# Exercise requirements
Retrieve each line that contains the word "Start" from the entries below.
# # # # # # #
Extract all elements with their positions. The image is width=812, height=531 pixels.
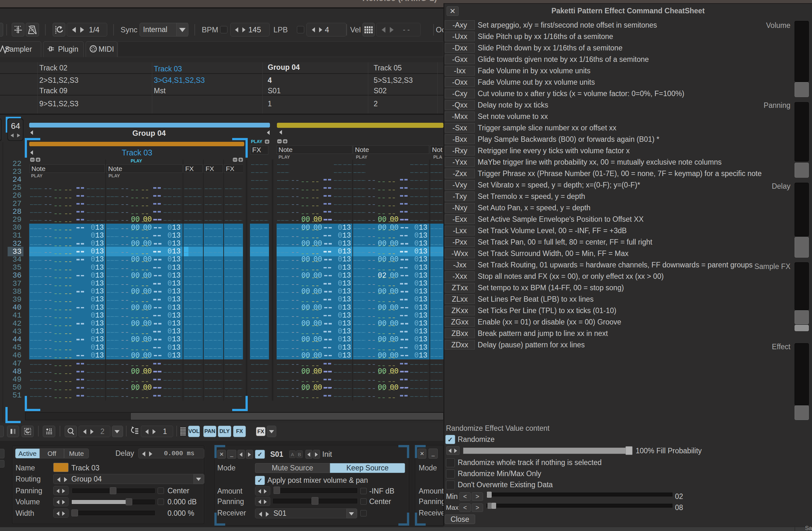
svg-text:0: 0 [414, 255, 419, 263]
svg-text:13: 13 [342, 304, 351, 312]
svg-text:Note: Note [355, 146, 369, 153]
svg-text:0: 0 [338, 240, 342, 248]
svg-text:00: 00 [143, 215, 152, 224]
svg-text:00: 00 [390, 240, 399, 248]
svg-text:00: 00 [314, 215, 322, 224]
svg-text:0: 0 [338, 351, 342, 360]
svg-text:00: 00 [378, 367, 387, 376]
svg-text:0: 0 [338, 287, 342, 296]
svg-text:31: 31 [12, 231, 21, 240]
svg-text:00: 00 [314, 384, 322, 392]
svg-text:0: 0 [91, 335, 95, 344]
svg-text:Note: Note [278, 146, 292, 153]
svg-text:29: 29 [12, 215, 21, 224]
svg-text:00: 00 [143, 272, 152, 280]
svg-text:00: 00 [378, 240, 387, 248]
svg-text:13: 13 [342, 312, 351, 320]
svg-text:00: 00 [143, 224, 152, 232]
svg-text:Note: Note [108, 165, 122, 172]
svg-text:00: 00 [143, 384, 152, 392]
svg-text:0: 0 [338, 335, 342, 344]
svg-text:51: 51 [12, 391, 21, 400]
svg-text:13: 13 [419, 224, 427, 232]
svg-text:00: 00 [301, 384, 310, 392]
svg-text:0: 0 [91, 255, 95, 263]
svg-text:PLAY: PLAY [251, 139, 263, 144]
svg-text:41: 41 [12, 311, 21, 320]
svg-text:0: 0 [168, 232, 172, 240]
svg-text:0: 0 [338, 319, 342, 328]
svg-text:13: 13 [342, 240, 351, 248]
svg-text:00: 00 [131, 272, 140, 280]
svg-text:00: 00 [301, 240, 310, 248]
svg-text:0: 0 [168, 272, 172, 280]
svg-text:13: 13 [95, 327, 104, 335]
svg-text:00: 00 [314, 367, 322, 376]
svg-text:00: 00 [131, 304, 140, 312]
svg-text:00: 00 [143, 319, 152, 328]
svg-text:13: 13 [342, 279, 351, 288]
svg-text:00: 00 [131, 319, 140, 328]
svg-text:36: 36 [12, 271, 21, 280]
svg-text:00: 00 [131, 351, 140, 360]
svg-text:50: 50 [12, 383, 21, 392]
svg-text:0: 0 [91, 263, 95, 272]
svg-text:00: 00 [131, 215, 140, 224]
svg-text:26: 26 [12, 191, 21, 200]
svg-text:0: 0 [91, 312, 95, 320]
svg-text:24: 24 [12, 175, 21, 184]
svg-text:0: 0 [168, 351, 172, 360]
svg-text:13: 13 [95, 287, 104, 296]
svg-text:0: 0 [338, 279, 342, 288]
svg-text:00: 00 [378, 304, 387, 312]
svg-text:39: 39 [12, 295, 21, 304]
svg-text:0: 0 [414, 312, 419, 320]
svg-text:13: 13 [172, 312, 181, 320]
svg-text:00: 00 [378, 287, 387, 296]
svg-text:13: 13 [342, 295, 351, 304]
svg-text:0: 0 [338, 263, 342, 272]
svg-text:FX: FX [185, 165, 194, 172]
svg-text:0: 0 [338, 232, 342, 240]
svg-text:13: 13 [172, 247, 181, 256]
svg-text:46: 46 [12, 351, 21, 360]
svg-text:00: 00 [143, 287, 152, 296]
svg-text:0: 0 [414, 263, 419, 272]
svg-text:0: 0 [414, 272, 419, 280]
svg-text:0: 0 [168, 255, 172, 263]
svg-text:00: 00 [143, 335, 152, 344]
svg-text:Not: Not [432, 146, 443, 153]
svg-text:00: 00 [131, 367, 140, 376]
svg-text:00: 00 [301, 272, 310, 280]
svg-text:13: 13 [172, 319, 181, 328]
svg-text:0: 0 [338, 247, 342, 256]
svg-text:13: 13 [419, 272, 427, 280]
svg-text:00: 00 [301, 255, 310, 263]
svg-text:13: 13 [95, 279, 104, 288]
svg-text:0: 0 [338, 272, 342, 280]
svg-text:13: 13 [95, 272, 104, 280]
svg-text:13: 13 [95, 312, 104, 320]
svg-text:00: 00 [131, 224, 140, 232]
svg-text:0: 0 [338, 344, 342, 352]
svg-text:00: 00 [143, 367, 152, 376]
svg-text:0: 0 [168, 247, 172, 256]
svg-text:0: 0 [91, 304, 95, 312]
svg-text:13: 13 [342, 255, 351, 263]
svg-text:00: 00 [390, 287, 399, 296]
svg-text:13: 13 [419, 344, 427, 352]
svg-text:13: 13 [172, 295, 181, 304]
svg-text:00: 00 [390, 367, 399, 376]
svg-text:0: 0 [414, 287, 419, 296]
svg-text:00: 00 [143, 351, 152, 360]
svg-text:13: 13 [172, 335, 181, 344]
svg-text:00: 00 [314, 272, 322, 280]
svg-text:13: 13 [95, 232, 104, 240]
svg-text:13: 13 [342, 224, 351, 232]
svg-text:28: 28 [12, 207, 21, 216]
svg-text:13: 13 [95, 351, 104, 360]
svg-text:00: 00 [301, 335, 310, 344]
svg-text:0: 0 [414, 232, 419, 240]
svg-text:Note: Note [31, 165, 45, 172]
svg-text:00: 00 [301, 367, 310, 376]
# # # # # # #
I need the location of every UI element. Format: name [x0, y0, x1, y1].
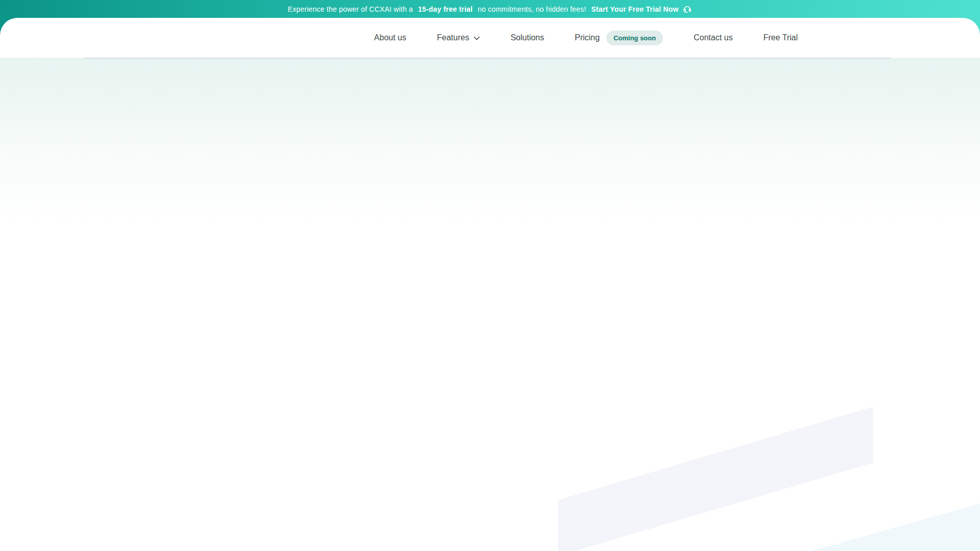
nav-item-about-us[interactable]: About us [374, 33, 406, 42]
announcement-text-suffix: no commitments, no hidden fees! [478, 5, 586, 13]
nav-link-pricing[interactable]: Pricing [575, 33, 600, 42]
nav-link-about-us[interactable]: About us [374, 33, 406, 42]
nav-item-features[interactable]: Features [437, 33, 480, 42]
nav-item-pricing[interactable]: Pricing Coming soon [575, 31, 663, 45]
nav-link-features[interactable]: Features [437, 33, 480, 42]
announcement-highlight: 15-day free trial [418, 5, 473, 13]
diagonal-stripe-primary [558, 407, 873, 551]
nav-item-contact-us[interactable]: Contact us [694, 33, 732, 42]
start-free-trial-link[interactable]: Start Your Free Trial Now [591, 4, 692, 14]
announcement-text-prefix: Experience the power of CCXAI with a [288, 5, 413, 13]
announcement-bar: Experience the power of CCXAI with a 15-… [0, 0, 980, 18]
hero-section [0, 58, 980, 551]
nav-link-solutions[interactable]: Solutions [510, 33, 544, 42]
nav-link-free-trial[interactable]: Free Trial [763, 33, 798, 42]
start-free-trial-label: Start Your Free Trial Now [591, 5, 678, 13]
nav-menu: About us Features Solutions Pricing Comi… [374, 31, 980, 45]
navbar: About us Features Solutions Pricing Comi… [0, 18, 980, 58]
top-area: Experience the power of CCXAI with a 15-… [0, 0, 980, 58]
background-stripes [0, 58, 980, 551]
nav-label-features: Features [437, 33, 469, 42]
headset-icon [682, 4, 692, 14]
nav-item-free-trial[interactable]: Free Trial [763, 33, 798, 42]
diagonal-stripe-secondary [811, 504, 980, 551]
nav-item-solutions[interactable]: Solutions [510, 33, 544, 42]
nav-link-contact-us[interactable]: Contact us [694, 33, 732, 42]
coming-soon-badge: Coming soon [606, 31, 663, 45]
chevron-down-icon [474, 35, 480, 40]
# # # # # # #
# Task answer
start-free-trial-link[interactable]: Start Your Free Trial Now [591, 4, 692, 14]
start-free-trial-label: Start Your Free Trial Now [591, 5, 678, 13]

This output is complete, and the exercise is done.